The seller or conveyancer should point out the HOA restrictions to you before the finalization of the offer occurs. But often, restrictions are only disclosed after offers have been accepted. Avoid this by opening up about restrictive covenants before making your offer. If you already made an offer, but the closing contract is still unsigned, you can still pull out the purchase if the restrictions affect your lifestyle.
2. Extensions or Outbuildings
If you see rooms or buildings that don’t look like they’re originally part of the structure, ask the seller if they obtained planning permission for those. If they didn’t, you could be liable. Even if the seller isn’t the first owner of the home and doesn’t make the alterations, any extensions or outbuildings should still have a paper trail from the previous owners. If the seller can’t show you a planning permission proof, negotiate so that they’d pay for the lack of that documentation.
3. Water Pressure
Aside from leaks, rusting pipes, and other common plumbing issues, gauge the water pressure as well. Ask the seller to demonstrate all the water fixtures for you. Just because the showers and faucets look modern and new doesn’t mean they have good water pressure. Skipping to test them can result in costly repairs when you’ve already moved in.
4. Indoor Air Pollutants
In newly built homes, asbestos may be present in the air. That mineral is hazardous for the health when inhaled in large amounts. Thankfully, it can be detected through an asbestos assessment and inspection. The seller should shoulder it, though, and they’re required to inform you if asbestos is indeed detected in the home.

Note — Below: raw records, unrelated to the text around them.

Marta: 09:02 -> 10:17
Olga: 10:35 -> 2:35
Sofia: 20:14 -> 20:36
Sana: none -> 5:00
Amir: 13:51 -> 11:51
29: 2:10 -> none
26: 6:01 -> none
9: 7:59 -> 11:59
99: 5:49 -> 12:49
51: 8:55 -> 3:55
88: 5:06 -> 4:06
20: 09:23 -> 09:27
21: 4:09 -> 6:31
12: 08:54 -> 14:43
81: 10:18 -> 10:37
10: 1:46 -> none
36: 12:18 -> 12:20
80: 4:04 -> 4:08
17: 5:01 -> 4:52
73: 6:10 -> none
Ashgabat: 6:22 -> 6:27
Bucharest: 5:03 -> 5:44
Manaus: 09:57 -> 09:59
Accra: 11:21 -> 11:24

Radon, another common indoor air pollutant, can also cause serious health problems, including cancer, when ingested in large amounts. But it can also be detected early on through radon testing.

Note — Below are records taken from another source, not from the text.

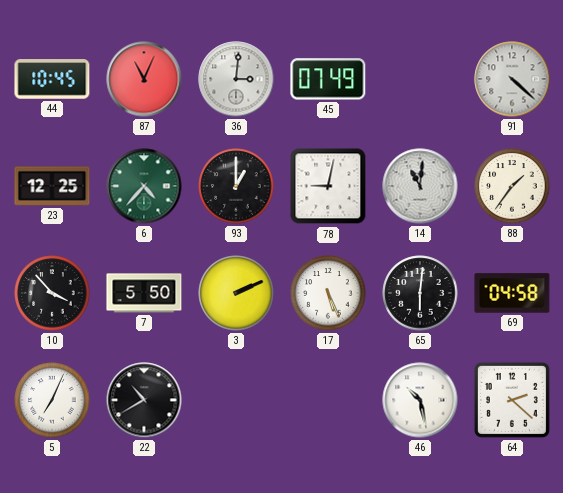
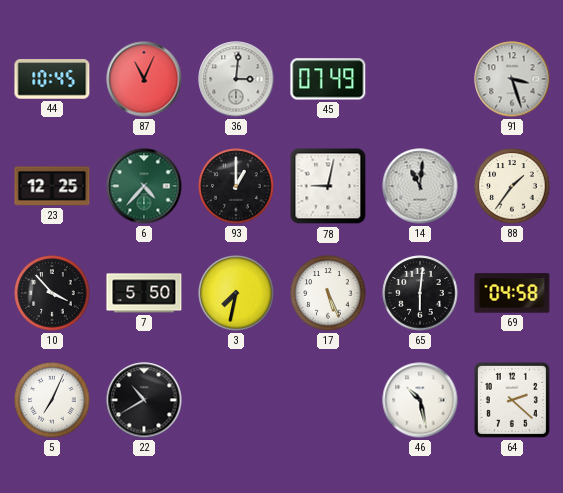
91: 4:22 -> 3:27
3: 2:11 -> 7:32
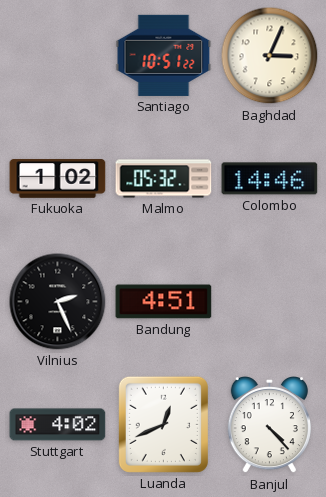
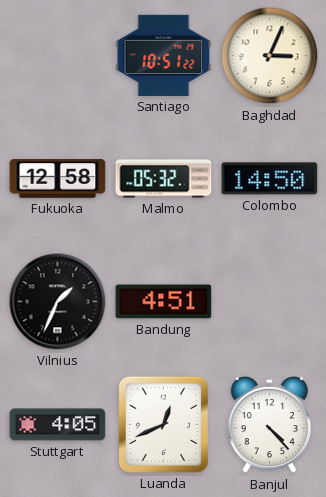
Fukuoka: 1:02 -> 12:58
Colombo: 14:46 -> 14:50
Vilnius: 2:26 -> 1:34
Stuttgart: 4:02 -> 4:05
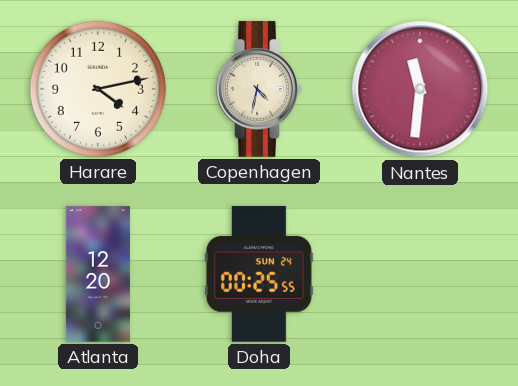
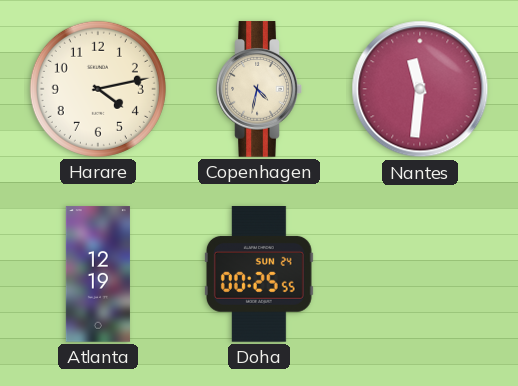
Atlanta: 12:20 -> 12:19
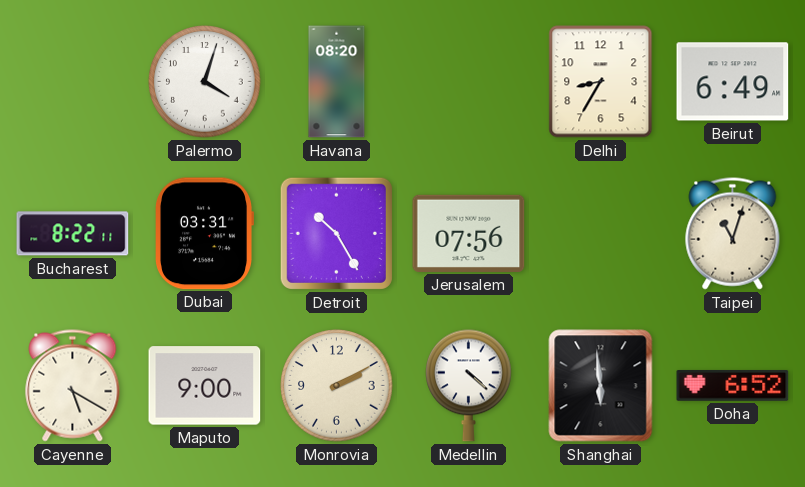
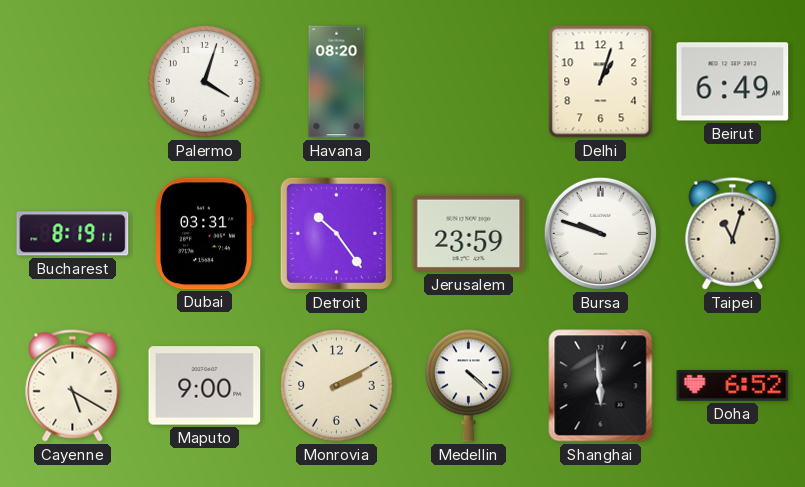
Delhi: 8:35 -> 1:03
Bucharest: 8:22 -> 8:19
Detroit: 10:25 -> 10:24
Jerusalem: 07:56 -> 23:59
Bursa: none -> 9:48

Check for molds as well. Though molds aren’t usually dangerous, they can aggravate respiratory symptoms in those with preexisting lung conditions already. Not to mention they’re unsightly and unsanitary.
5. Electrical Issues
When you’re touring a house in the daytime, you won’t likely turn on the lights, but it’s very important to do so. Test every light switch in every room. You shouldn’t hear buzzes feel grounded, or see sparks that aren’t normal. To avoid dealing with a serious electrical problem, have the electrical system covered in your home inspection procedure.

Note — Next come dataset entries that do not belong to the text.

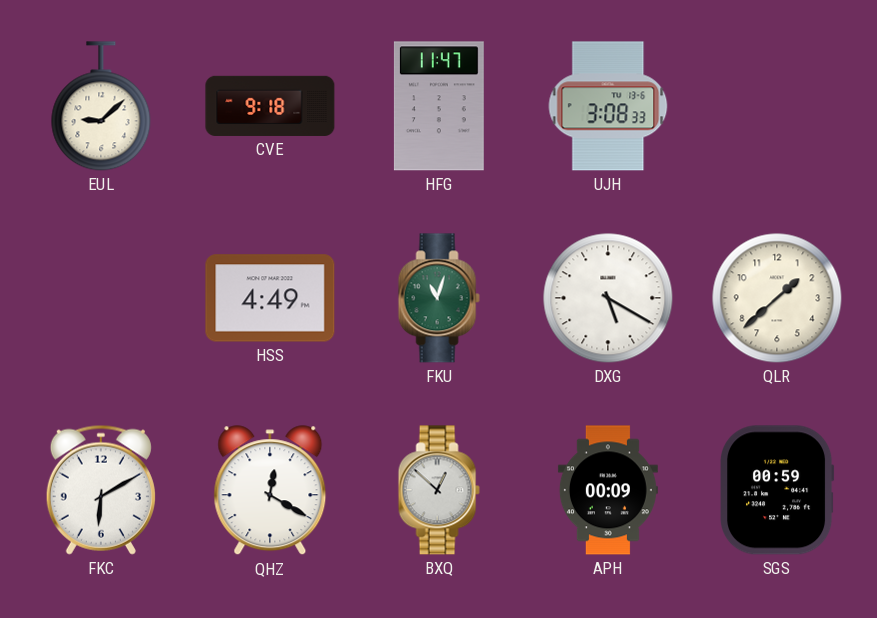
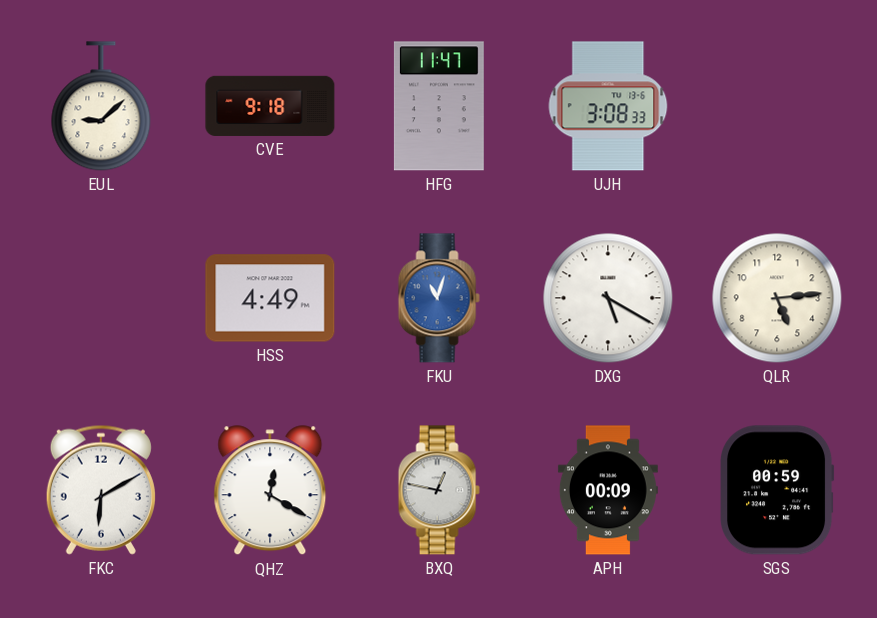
FKU dial: green -> blue
QLR: 1:38 -> 5:14
BXQ: 12:52 -> 12:47
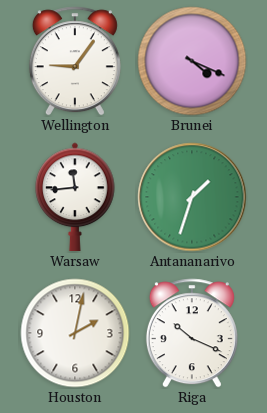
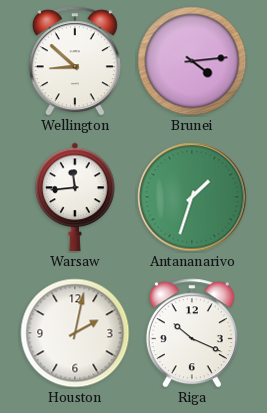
Wellington: 9:06 -> 8:52
Brunei: 4:19 -> 4:14
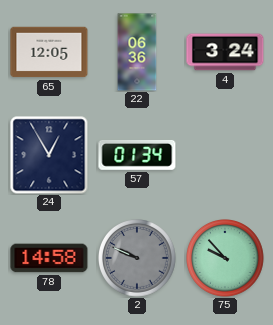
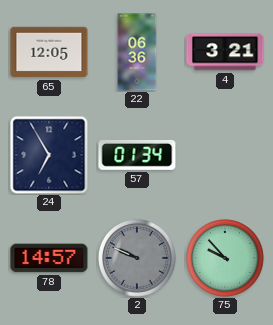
4: 3:24 -> 3:21
24: 12:55 -> 6:55
78: 14:58 -> 14:57
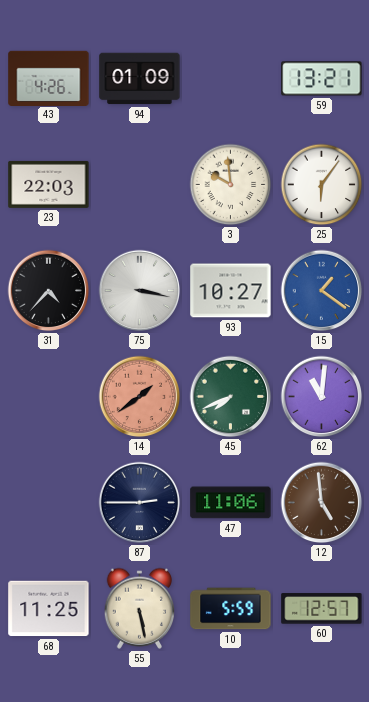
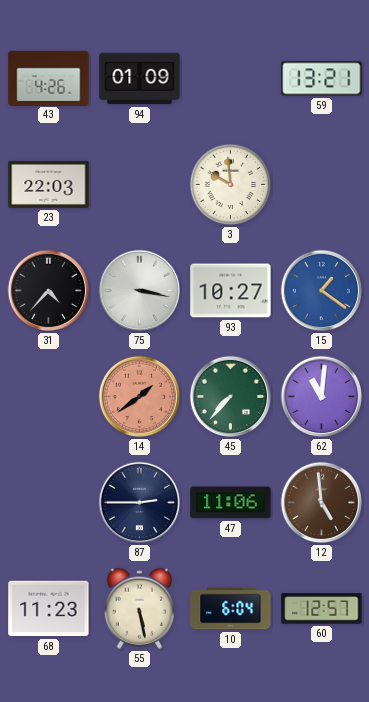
25: 6:06 -> none
45: 7:41 -> 7:37
68: 11:25 -> 11:23
10: 5:59 -> 6:04
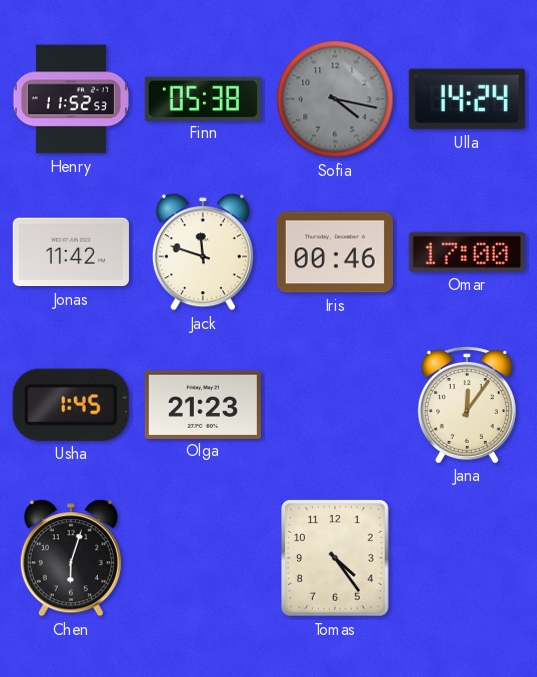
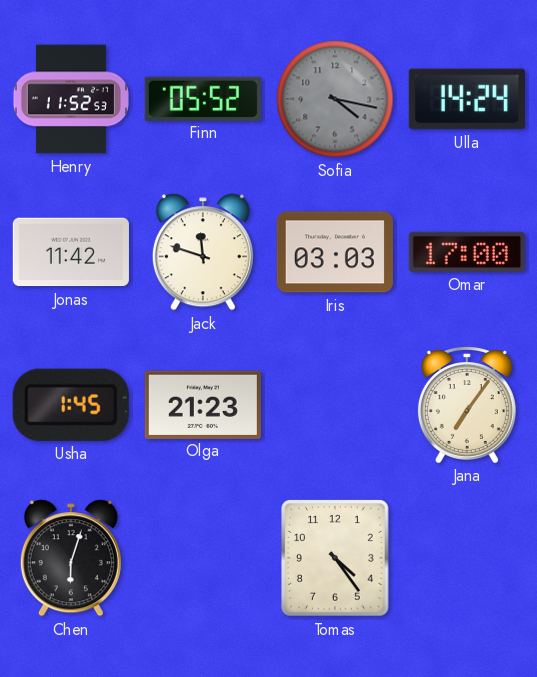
Finn: 05:38 -> 05:52
Iris: 00:46 -> 03:03
Jana: 12:06 -> 7:06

Mosquitoes are probably the last thing in your mind when buying a home. Those little insects don’t often cause serious problems beyond the itch anyway. But if an infected mosquito bites you, you can suffer a potentially life-threatening disease, such as dengue fever or Triple E. So check if the location of your new home is among the cities with the worst mosquito population. If it is, avail of professional mosquito control services before moving in.
7. Other Health and Safety Factors
You’ve probably considered the common health and safety factors already, such as the structural integrity, cleanliness, and fire hazards in the home. Still, it wouldn’t hurt to double-check. For example, inspect the vents and the HVAC system for blockages as well. A blockage can indicate a carbon monoxide problem, which is another health hazard.
A thorough home inspection will detect most of these factors, but don’t depend on everything on it. Instead, be a responsible and meticulous home-buyer by ensuring you know what you’re signing up for. Most hidden costs can be avoided through extreme attention to detail, so practice that and enjoy a hassle-free new home.